An HTML email is an email that is formatted like a web page, using colors, graphics, and links. Imagine any newsletter or advertisement you find in your inbox. Here at WSU, HTML emails are a convenient way to get your message into the inbox of faculty, staff, and students. HTML email design and sending are managed by University Communications. Your Student Affairs Marketing staff contact can help you design your HTML concept and content as well as assist with determining the best time to send.
HTML Content & Guidelines
It is always a good idea to have a clear sense of the main goal behind your HTML email send. What are you hoping the outcome of this email will be? Being able to answer this question will help you with the design process. Next, consider the desired design and layout of your HTML email. Are you hoping to use an existing design or branding that already exists for this campaign? Or are you hoping to create a new design? What components, images or messages are you looking to include? The more specific you can be, the better.
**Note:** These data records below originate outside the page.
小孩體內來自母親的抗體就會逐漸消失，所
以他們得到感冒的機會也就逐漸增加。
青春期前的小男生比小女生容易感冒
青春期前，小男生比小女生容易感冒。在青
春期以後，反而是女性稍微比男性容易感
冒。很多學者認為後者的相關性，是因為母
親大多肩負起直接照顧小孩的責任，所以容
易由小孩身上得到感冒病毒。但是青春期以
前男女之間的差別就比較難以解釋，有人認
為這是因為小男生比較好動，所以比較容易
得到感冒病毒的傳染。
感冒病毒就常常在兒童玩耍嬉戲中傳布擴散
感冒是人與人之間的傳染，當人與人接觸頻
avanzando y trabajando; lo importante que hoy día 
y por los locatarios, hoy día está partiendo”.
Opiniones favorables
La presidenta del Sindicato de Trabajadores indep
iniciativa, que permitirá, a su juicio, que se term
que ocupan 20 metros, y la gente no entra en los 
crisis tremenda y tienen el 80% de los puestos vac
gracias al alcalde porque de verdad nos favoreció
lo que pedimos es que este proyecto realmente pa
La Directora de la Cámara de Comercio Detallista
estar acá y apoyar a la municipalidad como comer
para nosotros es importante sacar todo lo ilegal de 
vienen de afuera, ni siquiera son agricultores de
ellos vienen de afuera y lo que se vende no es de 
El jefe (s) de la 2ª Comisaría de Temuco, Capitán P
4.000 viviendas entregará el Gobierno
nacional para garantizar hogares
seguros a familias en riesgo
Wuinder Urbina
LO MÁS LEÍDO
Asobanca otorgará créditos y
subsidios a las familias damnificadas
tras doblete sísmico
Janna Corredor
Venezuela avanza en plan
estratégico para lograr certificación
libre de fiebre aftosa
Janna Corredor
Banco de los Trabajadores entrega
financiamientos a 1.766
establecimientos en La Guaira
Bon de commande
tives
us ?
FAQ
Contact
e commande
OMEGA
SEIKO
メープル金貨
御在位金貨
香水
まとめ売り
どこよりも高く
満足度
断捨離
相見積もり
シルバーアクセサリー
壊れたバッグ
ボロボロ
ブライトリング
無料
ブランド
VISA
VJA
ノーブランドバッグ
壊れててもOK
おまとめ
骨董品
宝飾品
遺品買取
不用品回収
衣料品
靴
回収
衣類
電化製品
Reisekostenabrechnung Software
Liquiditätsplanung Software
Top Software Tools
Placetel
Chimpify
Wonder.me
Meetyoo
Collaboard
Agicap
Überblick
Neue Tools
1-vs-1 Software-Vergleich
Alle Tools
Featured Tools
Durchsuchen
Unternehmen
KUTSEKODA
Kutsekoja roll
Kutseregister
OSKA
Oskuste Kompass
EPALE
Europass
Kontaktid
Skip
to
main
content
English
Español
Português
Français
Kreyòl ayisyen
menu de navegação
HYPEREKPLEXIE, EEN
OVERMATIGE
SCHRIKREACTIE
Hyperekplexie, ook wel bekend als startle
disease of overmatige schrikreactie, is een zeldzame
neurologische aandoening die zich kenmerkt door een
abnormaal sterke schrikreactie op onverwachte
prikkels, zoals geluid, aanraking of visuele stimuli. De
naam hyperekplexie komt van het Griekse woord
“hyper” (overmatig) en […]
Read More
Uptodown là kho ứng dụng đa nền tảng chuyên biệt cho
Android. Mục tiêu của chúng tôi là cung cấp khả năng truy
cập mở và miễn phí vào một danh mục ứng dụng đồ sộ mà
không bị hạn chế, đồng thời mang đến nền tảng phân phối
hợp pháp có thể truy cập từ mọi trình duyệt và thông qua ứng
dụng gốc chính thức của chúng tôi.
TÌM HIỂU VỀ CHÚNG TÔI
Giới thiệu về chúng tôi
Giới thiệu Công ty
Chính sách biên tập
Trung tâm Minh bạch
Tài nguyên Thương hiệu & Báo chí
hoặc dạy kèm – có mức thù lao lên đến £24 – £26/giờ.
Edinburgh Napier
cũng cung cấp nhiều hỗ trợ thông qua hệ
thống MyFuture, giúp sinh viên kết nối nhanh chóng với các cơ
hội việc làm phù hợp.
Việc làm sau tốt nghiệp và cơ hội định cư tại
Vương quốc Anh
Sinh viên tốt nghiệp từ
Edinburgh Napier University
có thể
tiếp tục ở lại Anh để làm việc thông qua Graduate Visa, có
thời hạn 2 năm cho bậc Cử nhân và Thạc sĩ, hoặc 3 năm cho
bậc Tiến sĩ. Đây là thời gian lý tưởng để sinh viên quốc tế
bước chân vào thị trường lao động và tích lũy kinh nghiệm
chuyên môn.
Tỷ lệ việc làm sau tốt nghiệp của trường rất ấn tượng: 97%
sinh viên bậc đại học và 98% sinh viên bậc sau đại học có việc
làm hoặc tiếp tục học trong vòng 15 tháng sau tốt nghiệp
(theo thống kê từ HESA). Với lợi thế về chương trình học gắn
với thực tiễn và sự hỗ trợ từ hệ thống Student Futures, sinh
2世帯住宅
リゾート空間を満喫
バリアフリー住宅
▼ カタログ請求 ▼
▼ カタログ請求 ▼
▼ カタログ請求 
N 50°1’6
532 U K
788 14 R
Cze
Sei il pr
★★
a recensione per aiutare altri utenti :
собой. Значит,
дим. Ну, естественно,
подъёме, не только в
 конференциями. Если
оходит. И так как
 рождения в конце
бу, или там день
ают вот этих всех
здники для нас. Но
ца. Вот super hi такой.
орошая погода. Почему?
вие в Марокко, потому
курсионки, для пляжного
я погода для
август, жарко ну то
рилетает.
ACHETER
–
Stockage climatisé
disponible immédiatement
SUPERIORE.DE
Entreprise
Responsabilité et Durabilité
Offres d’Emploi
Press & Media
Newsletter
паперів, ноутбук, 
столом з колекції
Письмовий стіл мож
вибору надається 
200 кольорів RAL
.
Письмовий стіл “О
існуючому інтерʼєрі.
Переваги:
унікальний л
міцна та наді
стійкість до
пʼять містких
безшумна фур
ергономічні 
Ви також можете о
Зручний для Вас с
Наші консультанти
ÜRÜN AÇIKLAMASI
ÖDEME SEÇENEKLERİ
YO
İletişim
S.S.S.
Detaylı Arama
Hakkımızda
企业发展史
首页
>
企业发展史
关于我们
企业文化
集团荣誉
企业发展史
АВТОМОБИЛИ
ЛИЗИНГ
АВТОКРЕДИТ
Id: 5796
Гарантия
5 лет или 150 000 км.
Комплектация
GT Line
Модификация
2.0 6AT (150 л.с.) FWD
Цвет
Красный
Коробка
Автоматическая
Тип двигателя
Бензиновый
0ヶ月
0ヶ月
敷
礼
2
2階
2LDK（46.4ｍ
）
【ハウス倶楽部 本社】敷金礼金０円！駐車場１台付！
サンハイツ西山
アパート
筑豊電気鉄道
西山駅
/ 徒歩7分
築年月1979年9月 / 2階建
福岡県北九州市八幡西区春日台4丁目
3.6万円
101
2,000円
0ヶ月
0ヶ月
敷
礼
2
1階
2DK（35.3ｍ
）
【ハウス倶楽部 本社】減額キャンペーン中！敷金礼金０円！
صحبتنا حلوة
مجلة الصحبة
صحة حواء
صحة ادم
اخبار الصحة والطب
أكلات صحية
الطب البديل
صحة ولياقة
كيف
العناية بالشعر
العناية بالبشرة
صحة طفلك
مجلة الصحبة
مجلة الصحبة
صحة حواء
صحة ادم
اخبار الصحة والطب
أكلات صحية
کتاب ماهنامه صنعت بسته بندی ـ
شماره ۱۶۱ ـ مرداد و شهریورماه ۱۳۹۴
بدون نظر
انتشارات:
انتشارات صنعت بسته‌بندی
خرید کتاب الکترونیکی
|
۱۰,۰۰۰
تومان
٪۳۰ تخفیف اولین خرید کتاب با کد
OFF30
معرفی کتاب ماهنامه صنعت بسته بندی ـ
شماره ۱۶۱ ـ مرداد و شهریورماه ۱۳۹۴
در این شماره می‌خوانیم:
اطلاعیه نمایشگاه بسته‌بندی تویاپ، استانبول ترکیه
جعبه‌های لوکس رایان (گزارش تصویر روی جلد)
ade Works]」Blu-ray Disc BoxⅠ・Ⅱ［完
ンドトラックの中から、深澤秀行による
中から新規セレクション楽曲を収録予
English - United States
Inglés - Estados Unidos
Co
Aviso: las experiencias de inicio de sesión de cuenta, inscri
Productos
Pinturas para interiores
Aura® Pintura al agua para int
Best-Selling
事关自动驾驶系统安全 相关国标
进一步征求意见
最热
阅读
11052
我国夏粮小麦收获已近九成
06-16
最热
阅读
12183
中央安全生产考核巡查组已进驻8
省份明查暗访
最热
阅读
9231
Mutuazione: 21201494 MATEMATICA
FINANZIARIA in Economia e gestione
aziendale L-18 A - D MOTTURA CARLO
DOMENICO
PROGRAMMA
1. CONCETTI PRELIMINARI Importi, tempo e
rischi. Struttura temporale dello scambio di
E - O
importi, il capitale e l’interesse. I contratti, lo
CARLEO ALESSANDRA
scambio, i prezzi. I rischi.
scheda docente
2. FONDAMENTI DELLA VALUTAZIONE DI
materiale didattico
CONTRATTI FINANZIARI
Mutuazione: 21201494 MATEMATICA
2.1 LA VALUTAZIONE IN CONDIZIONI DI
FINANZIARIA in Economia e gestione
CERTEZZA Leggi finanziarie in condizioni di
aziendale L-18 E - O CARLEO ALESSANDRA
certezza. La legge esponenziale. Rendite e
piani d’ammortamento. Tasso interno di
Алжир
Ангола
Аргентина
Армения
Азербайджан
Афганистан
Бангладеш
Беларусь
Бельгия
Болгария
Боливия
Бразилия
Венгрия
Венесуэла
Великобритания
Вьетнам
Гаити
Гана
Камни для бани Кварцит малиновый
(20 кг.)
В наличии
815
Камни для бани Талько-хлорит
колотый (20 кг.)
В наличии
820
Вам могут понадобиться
When submitting your HTML request, you will need to include the following information:
- From - Whoever will be listed in the from line of the HTML email.
- Reply email- if a recipient replies, which email address do you want those replies to go to.
- Subject- The content you would like in the subject line of the HTML email.
- Value- The content that would be displayed by an inbox preview. This is usually shown in the top header of the HTML. It typically is different than the subject and could be your call to action.
- Send date- Which day you wish your HTML to go out.
- Send list- Who do want to receive this email? Custom lists can be provided in addition to University Communication's standard campus list.
Other helpful tips:
- When reviewing HTML drafts, always review on your mobile photo as well as on your desktop to make sure images and buttons are mobile friendly.
- Make sure to double-check all links included in your HTML to ensure they work correctly.
- Some Outlook settings require the user to click a button to load the photos within an HTML. If possible, include plain text design elements so that these render as readable without the need to download photos.